[[ The data, beginning ]]
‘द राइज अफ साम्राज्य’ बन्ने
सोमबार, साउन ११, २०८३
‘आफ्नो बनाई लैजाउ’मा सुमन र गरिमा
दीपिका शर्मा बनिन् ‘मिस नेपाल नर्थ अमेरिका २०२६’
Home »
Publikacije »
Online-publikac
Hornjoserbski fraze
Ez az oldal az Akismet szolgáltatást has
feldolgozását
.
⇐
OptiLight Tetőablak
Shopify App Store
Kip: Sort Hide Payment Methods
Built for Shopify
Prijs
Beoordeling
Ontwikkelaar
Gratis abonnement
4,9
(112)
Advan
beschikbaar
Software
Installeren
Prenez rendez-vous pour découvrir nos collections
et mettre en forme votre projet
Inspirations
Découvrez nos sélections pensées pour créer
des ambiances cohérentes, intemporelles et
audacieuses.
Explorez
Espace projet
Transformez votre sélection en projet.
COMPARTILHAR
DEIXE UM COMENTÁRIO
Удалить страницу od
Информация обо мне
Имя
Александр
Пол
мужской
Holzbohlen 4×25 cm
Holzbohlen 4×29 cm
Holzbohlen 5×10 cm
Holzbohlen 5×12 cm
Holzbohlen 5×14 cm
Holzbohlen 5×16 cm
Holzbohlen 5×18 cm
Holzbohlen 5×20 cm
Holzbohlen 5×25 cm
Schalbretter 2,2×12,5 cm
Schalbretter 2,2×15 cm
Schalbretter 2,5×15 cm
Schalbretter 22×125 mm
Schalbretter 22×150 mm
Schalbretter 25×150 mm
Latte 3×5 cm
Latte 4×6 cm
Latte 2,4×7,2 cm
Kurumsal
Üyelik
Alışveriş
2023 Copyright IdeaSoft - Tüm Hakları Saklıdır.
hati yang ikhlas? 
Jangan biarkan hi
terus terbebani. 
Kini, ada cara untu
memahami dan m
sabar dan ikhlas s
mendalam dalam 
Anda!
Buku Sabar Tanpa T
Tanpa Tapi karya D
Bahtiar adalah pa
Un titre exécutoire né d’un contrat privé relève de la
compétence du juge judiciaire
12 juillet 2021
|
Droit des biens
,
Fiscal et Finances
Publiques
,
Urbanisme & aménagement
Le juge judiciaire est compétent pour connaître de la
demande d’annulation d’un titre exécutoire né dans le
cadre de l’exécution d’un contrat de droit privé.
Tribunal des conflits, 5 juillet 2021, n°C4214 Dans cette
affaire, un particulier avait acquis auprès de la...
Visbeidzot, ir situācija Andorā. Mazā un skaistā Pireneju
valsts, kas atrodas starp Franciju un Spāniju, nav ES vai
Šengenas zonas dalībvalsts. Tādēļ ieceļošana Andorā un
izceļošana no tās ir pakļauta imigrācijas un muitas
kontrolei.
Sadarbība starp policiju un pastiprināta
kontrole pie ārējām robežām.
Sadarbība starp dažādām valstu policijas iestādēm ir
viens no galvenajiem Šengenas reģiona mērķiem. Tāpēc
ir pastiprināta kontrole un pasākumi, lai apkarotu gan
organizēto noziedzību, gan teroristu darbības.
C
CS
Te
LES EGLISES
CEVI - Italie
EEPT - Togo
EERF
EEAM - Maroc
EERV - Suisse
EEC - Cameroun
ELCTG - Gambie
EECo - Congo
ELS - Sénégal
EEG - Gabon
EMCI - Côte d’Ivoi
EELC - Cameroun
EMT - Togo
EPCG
[[ The data, end ]]
> _Problem details_
Each line of the records above that contains the word "projet" should be counted; give the resulting number without further words.

> _Solved exercise_
3